What needs to be done
The word "info" occurs in some lines of the listing. Copy those lines.
<<<<
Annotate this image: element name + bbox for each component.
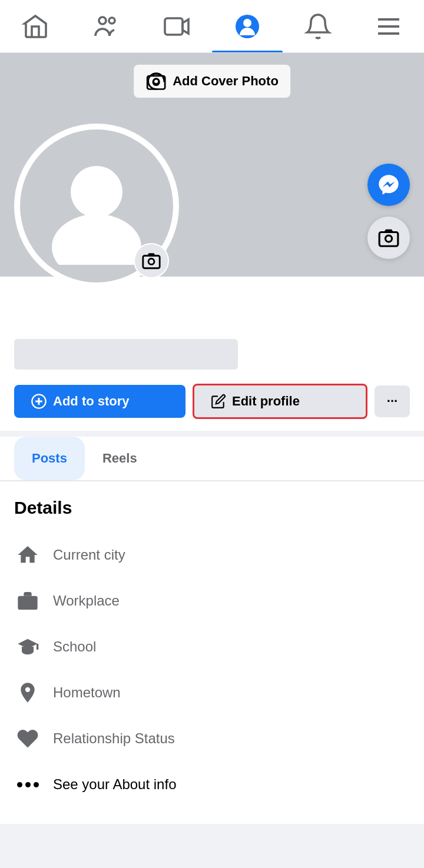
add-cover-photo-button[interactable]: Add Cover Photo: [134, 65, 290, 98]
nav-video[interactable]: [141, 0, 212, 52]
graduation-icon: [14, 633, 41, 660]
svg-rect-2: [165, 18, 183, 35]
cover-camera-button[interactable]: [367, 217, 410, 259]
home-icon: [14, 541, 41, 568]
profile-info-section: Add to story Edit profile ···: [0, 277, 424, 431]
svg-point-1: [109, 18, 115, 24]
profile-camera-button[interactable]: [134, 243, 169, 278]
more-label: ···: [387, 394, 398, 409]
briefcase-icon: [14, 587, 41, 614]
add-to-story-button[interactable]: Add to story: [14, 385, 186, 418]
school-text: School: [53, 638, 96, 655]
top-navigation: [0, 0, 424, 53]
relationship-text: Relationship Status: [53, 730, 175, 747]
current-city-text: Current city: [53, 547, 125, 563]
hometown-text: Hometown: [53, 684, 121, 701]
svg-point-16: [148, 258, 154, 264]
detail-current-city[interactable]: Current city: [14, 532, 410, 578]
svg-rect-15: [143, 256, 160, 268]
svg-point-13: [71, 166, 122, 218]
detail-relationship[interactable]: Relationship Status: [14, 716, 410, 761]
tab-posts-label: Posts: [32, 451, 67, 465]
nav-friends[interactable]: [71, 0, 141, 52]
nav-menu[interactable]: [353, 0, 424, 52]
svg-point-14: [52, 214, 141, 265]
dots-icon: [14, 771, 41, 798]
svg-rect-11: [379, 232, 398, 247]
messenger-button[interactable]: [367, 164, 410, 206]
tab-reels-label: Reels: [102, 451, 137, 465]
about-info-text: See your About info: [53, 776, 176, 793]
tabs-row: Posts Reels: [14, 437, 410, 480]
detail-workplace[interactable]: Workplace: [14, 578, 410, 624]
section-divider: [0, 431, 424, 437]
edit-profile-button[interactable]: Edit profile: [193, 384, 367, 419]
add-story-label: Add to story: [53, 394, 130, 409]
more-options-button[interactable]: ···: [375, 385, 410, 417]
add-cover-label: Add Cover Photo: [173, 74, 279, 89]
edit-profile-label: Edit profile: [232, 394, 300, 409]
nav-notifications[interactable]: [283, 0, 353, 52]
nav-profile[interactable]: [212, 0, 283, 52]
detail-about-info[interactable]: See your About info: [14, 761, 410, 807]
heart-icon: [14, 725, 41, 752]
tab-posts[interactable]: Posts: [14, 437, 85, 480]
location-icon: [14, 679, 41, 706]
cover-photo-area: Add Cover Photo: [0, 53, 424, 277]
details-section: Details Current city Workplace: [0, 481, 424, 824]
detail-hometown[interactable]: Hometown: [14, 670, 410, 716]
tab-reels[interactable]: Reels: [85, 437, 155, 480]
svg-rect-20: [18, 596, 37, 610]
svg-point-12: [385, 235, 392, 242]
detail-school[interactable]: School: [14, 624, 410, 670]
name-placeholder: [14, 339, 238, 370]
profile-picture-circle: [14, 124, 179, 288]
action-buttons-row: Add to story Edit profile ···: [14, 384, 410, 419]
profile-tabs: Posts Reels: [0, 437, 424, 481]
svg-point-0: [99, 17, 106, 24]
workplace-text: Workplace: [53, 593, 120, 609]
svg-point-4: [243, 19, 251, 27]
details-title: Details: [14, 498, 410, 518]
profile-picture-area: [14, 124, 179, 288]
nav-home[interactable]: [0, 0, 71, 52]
>>>>
Answer box
profile-info-section: Add to story Edit profile ···: [0, 277, 424, 431]
about-info-text: See your About info: [53, 776, 176, 793]
detail-about-info[interactable]: See your About info: [14, 761, 410, 807]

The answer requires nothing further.